The new risers will have the larger shelf mentioned by MCB, as well as more sight window (not that I though BowTech had a prob w/ that in the first place). 

Stay Tuned!


----------



## Frank/PA (Feb 20, 2003)

*enlighten us*

C'mon JEFFB show me the money............oops I mean pics. They say a picture is worth a thousand words    

Everyone is chomping at the bit.


----------



## walks with a gi (Oct 1, 2002)

PRY Jeff Pry!!!!! Make bribes, plead and maybe even a threat or two!!! WE need EYE candy!!!!!


----------



## pdq 5oh (Sep 7, 2002)

Check the thread on mentioned above. Kevin Strother has posted some new tidbits. Very cool of the man behind the bows to come on & give us some info.


----------



## pdq 5oh (Sep 7, 2002)

ttt


----------



## sigep1967 (Oct 3, 2003)

Any pics yet??


----------



## pdq 5oh (Sep 7, 2002)

sigep1967, there is a pic of the new Liberty on this forum.
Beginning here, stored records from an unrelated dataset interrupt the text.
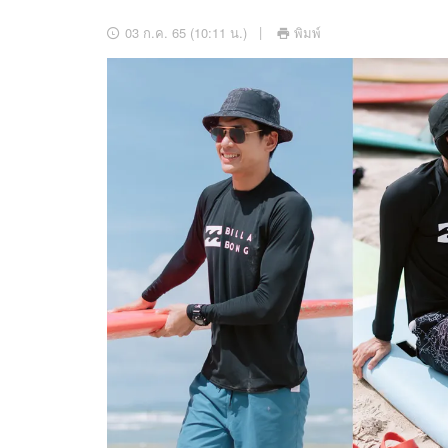
อัปเดตจีน
03 ก.ค. 65 (10:11 น.)
พิมพ์
เช็กข่าวชัวร์
ติดตามสนุกโซเชี
ดาวน์โหลดสนุกแอปฟรี
สงวนลิขสิทธิ์ ©
2569
บริษัท อิมเมจ ฟิวเจอร์ (ประเทศไทย) จำกัด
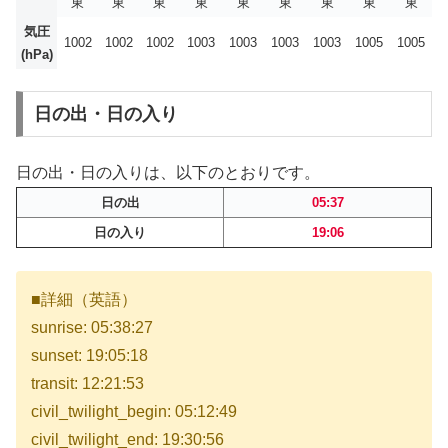
東
東
東
東
東
東
東
東
東
気圧
1002
1002
1002
1003
1003
1003
1003
1005
1005
(hPa)
日の出・日の入り
日の出・日の入りは、以下のとおりです。
日の出
05:37
日の入り
19:06
■詳細（英語）
sunrise: 05:38:27
sunset: 19:05:18
transit: 12:21:53
civil_twilight_begin: 05:12:49
civil_twilight_end: 19:30:56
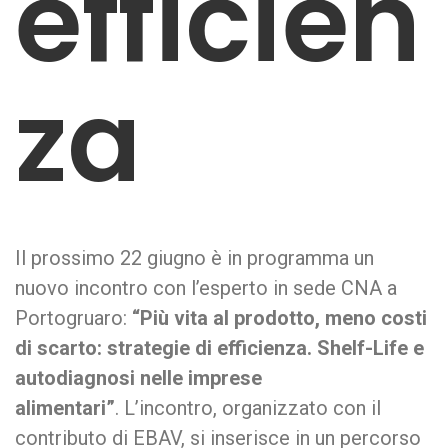
efficien
za
Il prossimo 22 giugno è in programma un
nuovo incontro con l’esperto in sede CNA a
Portogruaro:
“Più vita al prodotto, meno costi
di scarto: strategie di efficienza. Shelf-Life e
autodiagnosi nelle imprese
alimentari”
. L’incontro, organizzato con il
contributo di EBAV, si inserisce in un percorso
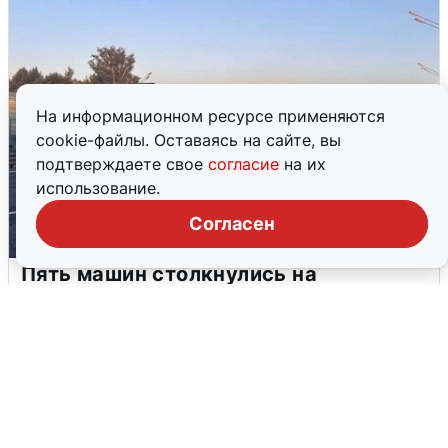
На информационном ресурсе применяются
cookie-файлы. Оставаясь на сайте, вы
подтверждаете свое
согласие
на их
использование.
Согласен
Пять машин столкнулись на
Дмитровском шоссе в Подмосковье
4 августа
0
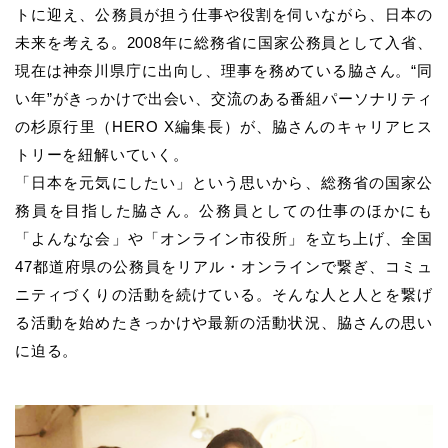
トに迎え、公務員が担う仕事や役割を伺いながら、日本の
未来を考える。2008年に総務省に国家公務員として入省、
現在は神奈川県庁に出向し、理事を務めている脇さん。“同
い年”がきっかけで出会い、交流のある番組パーソナリティ
の杉原行里（HERO X編集長）が、脇さんのキャリアヒス
トリーを紐解いていく。
「日本を元気にしたい」という思いから、総務省の国家公
務員を目指した脇さん。公務員としての仕事のほかにも
「よんなな会」や「オンライン市役所」を立ち上げ、全国
47都道府県の公務員をリアル・オンラインで繋ぎ、コミュ
ニティづくりの活動を続けている。そんな人と人とを繋げ
る活動を始めたきっかけや最新の活動状況、脇さんの思い
に迫る。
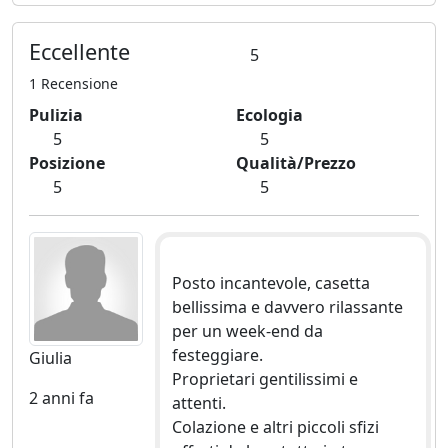
Eccellente
5
1 Recensione
Pulizia
Ecologia
5
5
Posizione
Qualità/Prezzo
5
5
Posto incantevole, casetta
bellissima e davvero rilassante
per un week-end da
festeggiare.
Giulia
Proprietari gentilissimi e
2 anni fa
attenti.
Colazione e altri piccoli sfizi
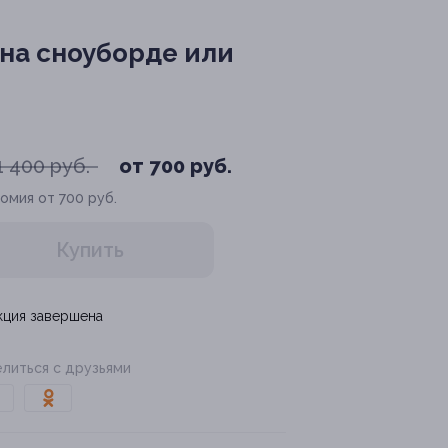
 на сноуборде или
1 400 руб.
от 700 руб.
омия от 700 руб.
Купить
кция завершена
литься с друзьями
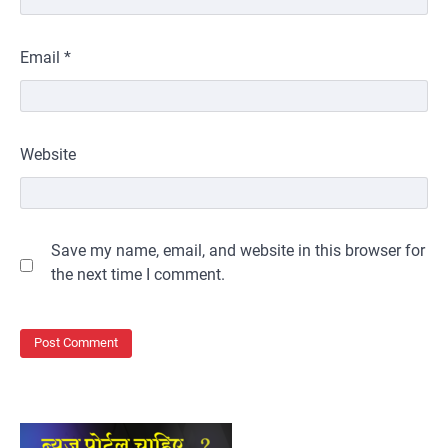
Email
*
Website
Save my name, email, and website in this browser for
the next time I comment.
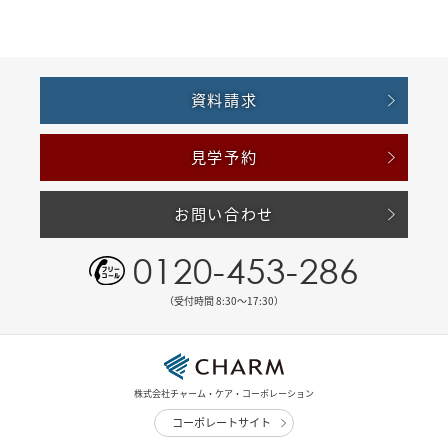
資料請求
見学予約
お問い合わせ
0120-453-286
（受付時間 8:30〜17:30）
株式会社チャーム・ケア・コーポレーション
コーポレートサイト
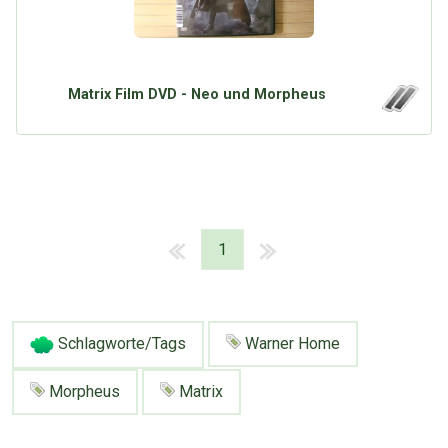
Matrix Film DVD - Neo und Morpheus
1
Schlagworte/Tags
Warner Home
Morpheus
Matrix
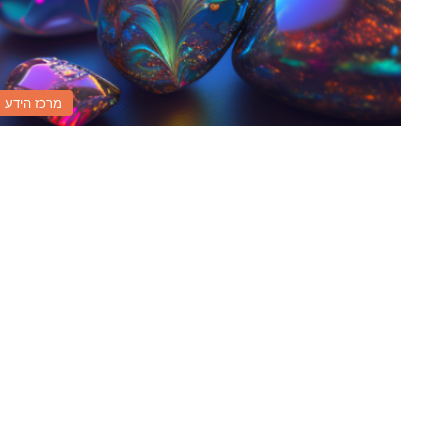
מרכז הידע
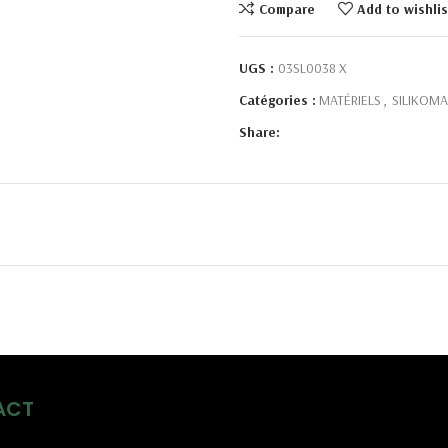
Compare
Add to wishlis
UGS :
03SL0038 X
Catégories :
MATÉRIELS
,
SILIKOMA
Share:
ACT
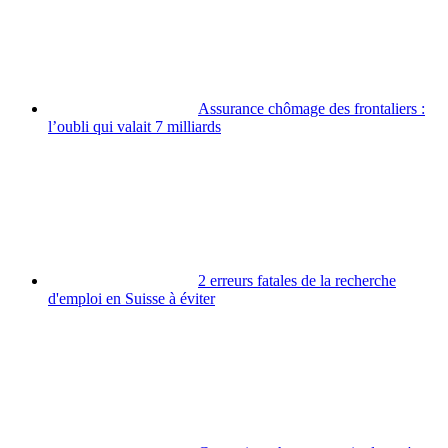
Assurance chômage des frontaliers :
l’oubli qui valait 7 milliards
2 erreurs fatales de la recherche
d'emploi en Suisse à éviter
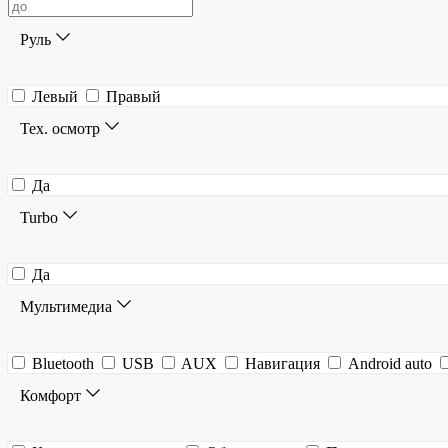
Руль
Левый
Правый
Тех. осмотр
Да
Turbo
Да
Мультимедиа
Bluetooth
USB
AUX
Навигация
Android auto
Комфорт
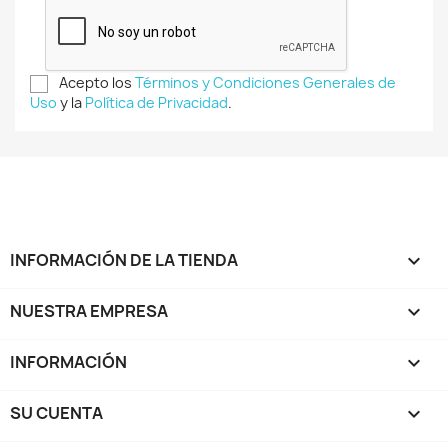
Acepto los
Términos y Condiciones Generales de
Uso
y la
Política de Privacidad
.
INFORMACIÓN DE LA TIENDA
keyboard_arrow_down
NUESTRA EMPRESA

INFORMACIÓN

SU CUENTA

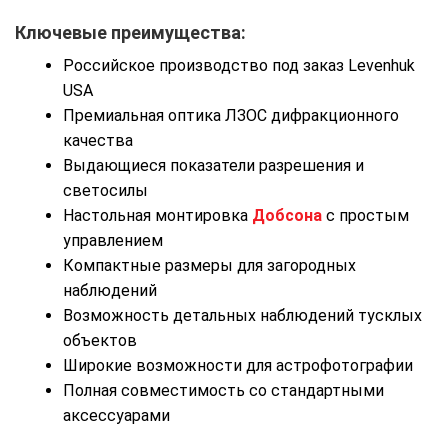
Ключевые преимущества:
Российское производство под заказ Levenhuk
USA
Премиальная оптика ЛЗОС дифракционного
качества
Выдающиеся показатели разрешения и
светосилы
Настольная монтировка
Добсона
с простым
управлением
Компактные размеры для загородных
наблюдений
Возможность детальных наблюдений тусклых
объектов
Широкие возможности для астрофотографии
Полная совместимость со стандартными
аксессуарами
A very nice looking bow to be sure. I moved it up for you. Other bow pics are not yet availabe, as far as I can see.


----------



## sigep1967 (Oct 3, 2003)

Already seen that one I am interested in the new pro40 dually!!!!

can't wait to order mine.


----------



## pdq 5oh (Sep 7, 2002)

I'm waiting to see a pic of that, too. 2004 will be a good year.


----------